コラム

睡眠時間と質について

【寝る】ことは生きるうえで必ず必要な行動です。
人は寝ている間に体内修復やホルモン分泌、記憶の定着、感情の整理などをおこなっています。

睡眠不足になることで、ストレスの増加や集中力の欠如、疲労感、食欲の増加など、さまざまな影響が現れます。
また、高血圧や糖尿病、動脈硬化などを引き起こすと言われています。

最適な睡眠時間は人それぞれです。
ショートスリーパーの場合、レム睡眠の時間が短いため、少ない睡眠時間でも健康を保つことができます。
反対に、ロングスリーパーの場合、レム睡眠の時間が長いため、長い睡眠時間が必要です。
目覚めたときに満足感が得られたかどうかを目安に、ご自身で何時間があっているのか確かめてみてください。

睡眠時間が足りているからと言って、質が良いかというとそうではありません。

睡眠中は深い眠りの「ノンレム睡眠」と浅い眠りの「レム睡眠」を繰り返しています。

ノンレム睡眠中は脳も体も休んでいる状態ですが、レム睡眠中体は休んでいますが脳は活動をしており夢を見ています。
一晩にノンレム睡眠とレム睡眠を4~5回繰り返します。
寝入ってから約3時間の間に深い眠り=ノンレム睡眠に達すれば、脳もカラダも休ませることができます。

体温は睡眠と深い関係をもっています。
私たちの体は、活動する日中は体温が高く保たれていますが、眠りにつく時には深部体温を下げることで
脳と体をしっかり休息させる仕組みがあります。
皮膚表面から熱を逃がすことで、深部体温(体の内部の温度)が下がり、体は休息状態になり眠気が訪れます。
深い睡眠の時ほど、体温は大きく低下します。

冷え症の人が不眠になりやすい要因は、手足から熱が放出されにくいため、深部体温が下がらないからです。
良質な睡眠がとれないと、自律神経の働きが乱れ血行が悪くなり、ますます体が冷えるという悪循環に陥りやすくなってしまいます。
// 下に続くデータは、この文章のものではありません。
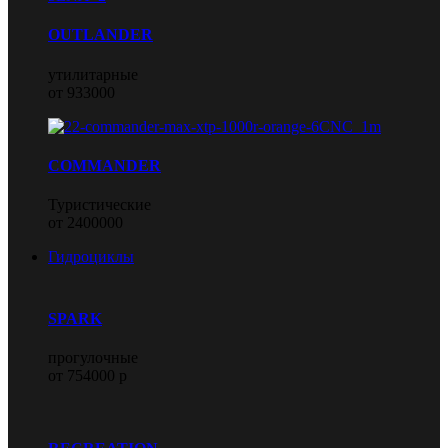
OUTLANDER
утилитарные
от 933000
COMMANDER
Туристические
от 2400000
Гидроциклы
SPARK
прогулочные
от 754000 р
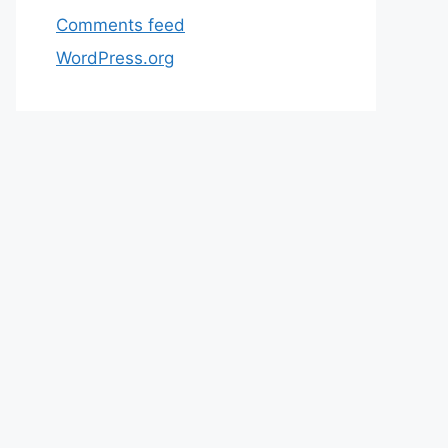
Comments feed
WordPress.org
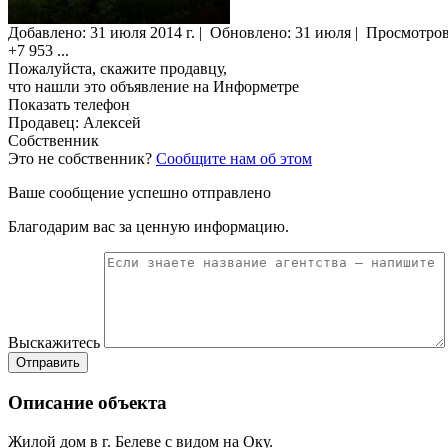
Добавлено:
31 июля 2014 г.
|
Обновлено: 31 июля
|
Просмотро
+7 953
...
Пожалуйста, скажите продавцу,
что нашли это объявление на Информетре
Показать телефон
Продавец: Алексей
Собственник
Это не собственник?
Сообщите нам об этом
Ваше сообщение успешно отправлено
Благодарим вас за ценную информацию.
Выскажитесь
Отправить
Описание объекта
Жилой дом в г. Белеве с видом на Оку.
冷え性の人でも寝る前にあらかじめ体を温めておくことで質の良い睡眠がとりやすくなります。

入浴する場合、床に就く1~2時間前に入りましょう。
38〜40℃のぬるめのお風呂にゆっくり浸かることで、副交感神経を優位になり、心身がリラックスして眠りにつきやすくなります。
※42℃以上の熱い湯に浸かると交感神経が優位となります。
神経が高ぶり、眠りにつきにくくなるので注意してください。

入浴する余裕がない時はハーブパットで冷えている部分を温めるのもおすすめです。
手足やお腹などを温めることで、寝るときに熱が放出されやすくなります。

また、白湯など温かい飲み物で内臓を温めることで眠気を促すこともできます。
※カフェインは覚醒作用があるため、寝る3~4時間前から控えましょう。

寝つきが悪い、寝ても疲れが取れない方はぜひ、時間と質を意識してはいかがでしょうか?
ご自身の生活サイクルに合わせて、気軽に取り入れてください。